§ Try it
Could you print every line from the first one of the records below through the line containing "protects police officers from being", with both included and nothing else?

----

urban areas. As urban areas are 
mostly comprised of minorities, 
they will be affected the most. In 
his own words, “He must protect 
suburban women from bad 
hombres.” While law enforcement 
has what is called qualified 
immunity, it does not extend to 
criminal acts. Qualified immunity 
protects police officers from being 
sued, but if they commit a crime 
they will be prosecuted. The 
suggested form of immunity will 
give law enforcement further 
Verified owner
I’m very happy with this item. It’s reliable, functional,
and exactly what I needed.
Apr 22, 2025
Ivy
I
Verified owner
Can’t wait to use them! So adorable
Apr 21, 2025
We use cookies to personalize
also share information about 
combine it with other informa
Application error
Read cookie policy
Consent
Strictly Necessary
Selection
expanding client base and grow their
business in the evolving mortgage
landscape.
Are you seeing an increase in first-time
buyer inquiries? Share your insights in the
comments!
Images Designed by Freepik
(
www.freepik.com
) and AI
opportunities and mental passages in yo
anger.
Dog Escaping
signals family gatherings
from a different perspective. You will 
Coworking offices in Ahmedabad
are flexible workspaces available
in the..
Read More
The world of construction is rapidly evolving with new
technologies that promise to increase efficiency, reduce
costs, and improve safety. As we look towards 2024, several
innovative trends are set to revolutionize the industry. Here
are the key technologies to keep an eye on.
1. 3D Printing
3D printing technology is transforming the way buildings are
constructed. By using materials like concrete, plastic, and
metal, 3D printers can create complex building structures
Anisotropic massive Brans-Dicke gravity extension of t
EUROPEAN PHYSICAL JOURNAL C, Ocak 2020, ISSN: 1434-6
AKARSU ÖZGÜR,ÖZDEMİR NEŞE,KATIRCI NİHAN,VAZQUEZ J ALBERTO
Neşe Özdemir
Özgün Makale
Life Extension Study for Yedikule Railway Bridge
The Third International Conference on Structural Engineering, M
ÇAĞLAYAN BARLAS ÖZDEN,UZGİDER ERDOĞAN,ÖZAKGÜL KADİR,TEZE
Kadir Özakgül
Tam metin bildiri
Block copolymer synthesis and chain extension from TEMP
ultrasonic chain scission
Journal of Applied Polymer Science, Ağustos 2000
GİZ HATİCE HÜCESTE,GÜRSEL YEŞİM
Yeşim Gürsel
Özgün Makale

----

§ Response to this task
urban areas. As urban areas are 
mostly comprised of minorities, 
they will be affected the most. In 
his own words, “He must protect 
suburban women from bad 
hombres.” While law enforcement 
has what is called qualified 
immunity, it does not extend to 
criminal acts. Qualified immunity 
protects police officers from being 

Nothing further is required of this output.